И тогда директор вспомнил два разговора, которые, как ему казалось прежде, не повлияли на его судьбу. Но так ему казалось прежде. А теперь он вдруг понял, что из-за них он и очутился в этом неопределённом городке и только начинает быть счастливым.
Однажды, когда он уже перешёл в строительную область, он встретился с физиком Аносовым, бывшим прежде его научным руководителем, с которым у них сложились товарищеские отношения.

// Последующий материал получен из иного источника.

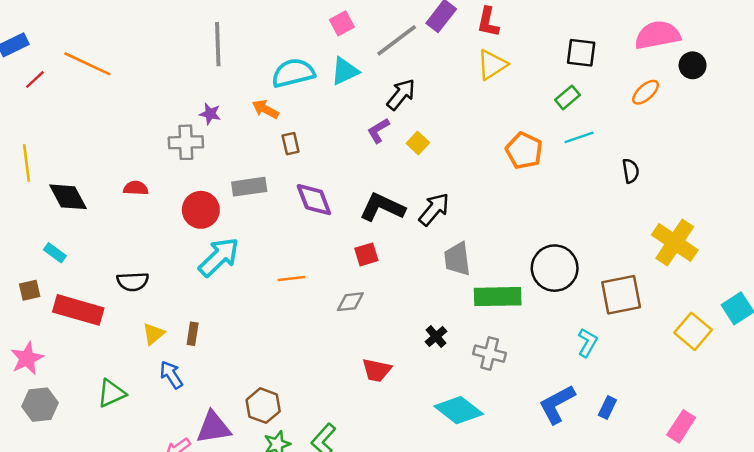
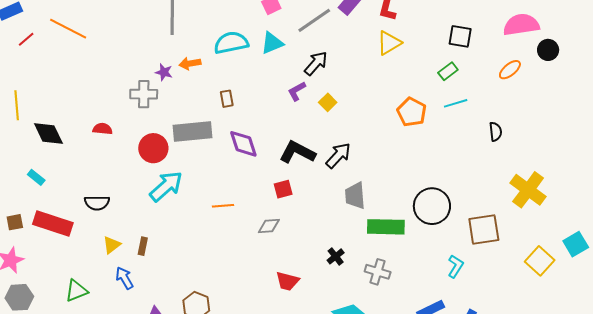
orange arrow: (265, 109) -> (190, 63), moved, turned -40
gray rectangle: (249, 187) -> (192, 131), size x1.4
brown square: (30, 290) -> (15, 222), moved

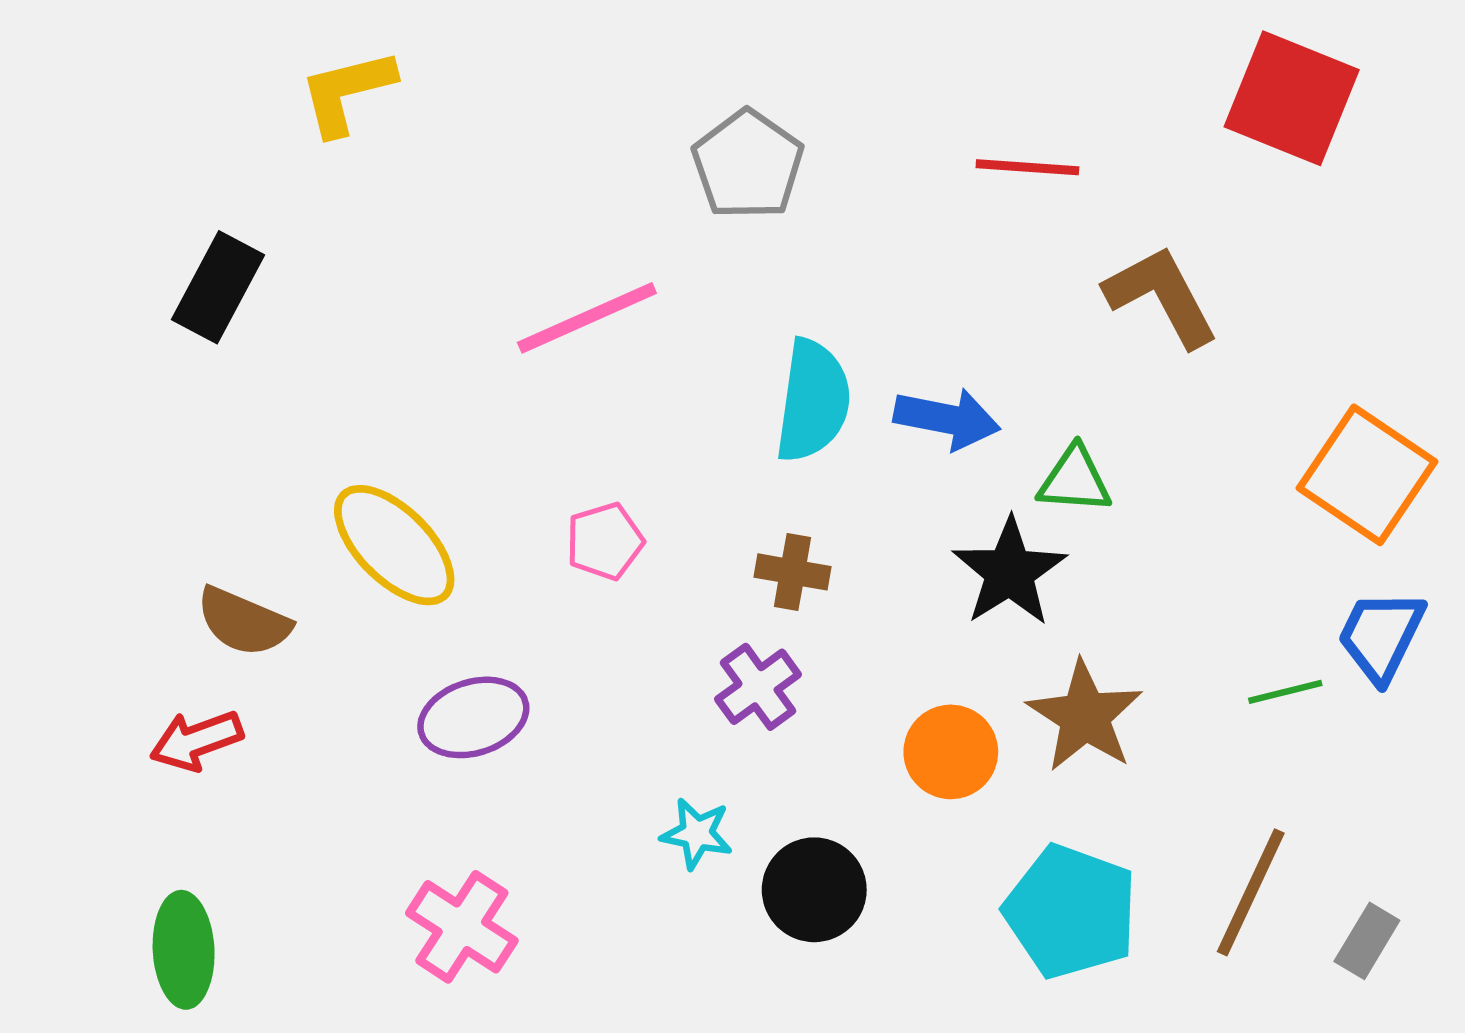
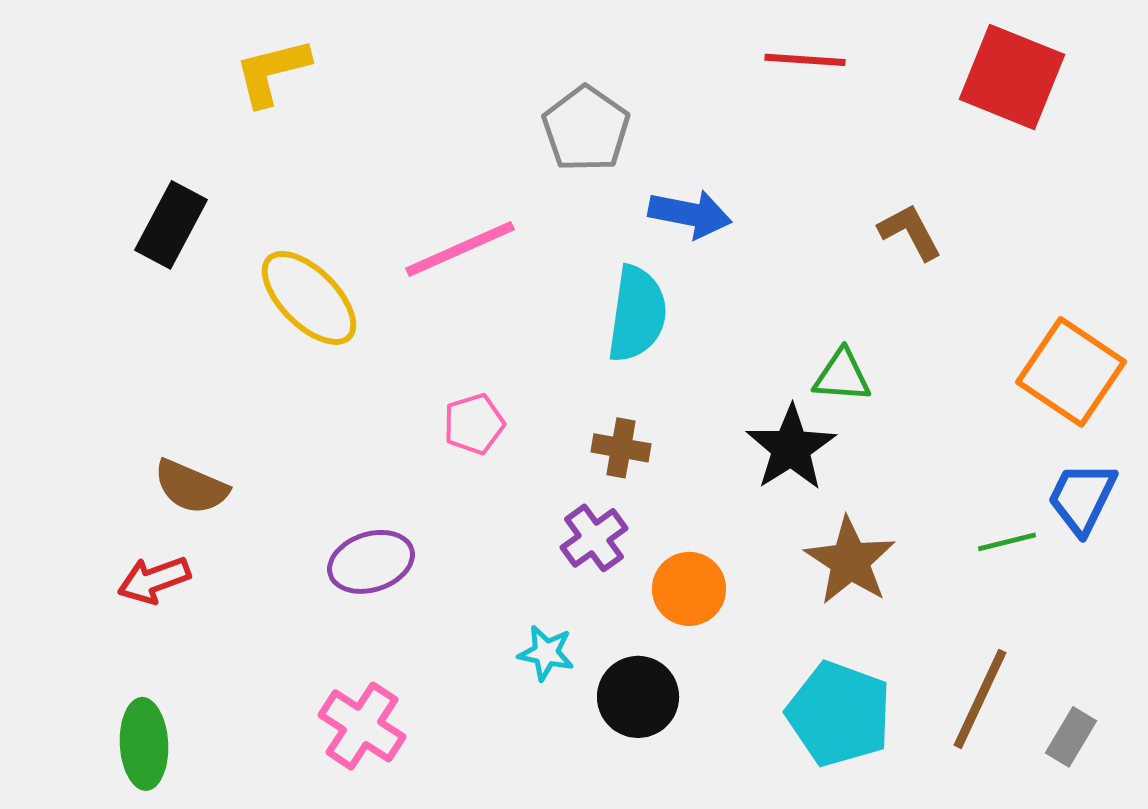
red line: (1027, 167) -> (805, 60), moved
brown L-shape: (1161, 296) -> (910, 232), size x0.7
blue arrow: (947, 419) -> (690, 214), moved
yellow ellipse: (394, 545) -> (309, 298), moved
orange circle: (951, 752) -> (689, 589), moved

После первых же «Ну как ты? А как ты?» Аносов понял, что с директором творится неладное. И позвал его к себе.
Директор к тому времени уже ослабел от семейной жизни и потому, потеряв мужество, вдруг обрёл откровенность.
Аносов выслушал его внимательно и гневно, увёл к себе в кабинет и сказал проснувшимся домашним:
— Закройте дверь!
Потом уселся напротив директора и наклонился к нему:
— Кто-то сказал — чтобы не делать глупостей, одного ума мало.
— О-ой… — сморщился директор. — Не надо. Только не надо…
— Но ведь действительно мало…
— Не философствуй, я тебя умоляю, — сказал директор. — Я знаю все слова, ты знаешь все слова, все знают все слова.
— Ну если так… — сказал Аносов и спросил: — Володя, а как ты относишься к понятию «народ»?
— Перестань, — сказал директор.
— Слушай, — сказал Аносов. — Я хочу знать — фундаментальное это для тебя понятие или так, пустой звук?
— Ты выпил, что ли? — спросил директор. — А ну дыхни!.. Ты никогда не был демагогом…
Аносов стукнул кулаком по столу:
— Ты знаешь все слова! — сказал он сдавленным голосом. — Все слова ты знаешь!.. А что за словами? Что?! Есть за этими словами высокий закон или нет?
— Я верю в законы термодинамики, — сказал директор. — Они могут быть выражены математически. А понятие «народ» формализации не поддаётся…
— Ты… — сказал Аносов с презрением. — Ты… физик… С каких пор ты стал бояться неопределённости? Этого фундаментального понятия физики?
И второй разговор вспомнил директор. В нём мелькнуло слово «Сиринга».
Директор когда-то в гостях у профессора Филидорова, который занимался изучением термодинамических процессов в живом организме, познакомился с неистовым изобретателем Сапожниковым, которого недавно взяли в филидоровский институт.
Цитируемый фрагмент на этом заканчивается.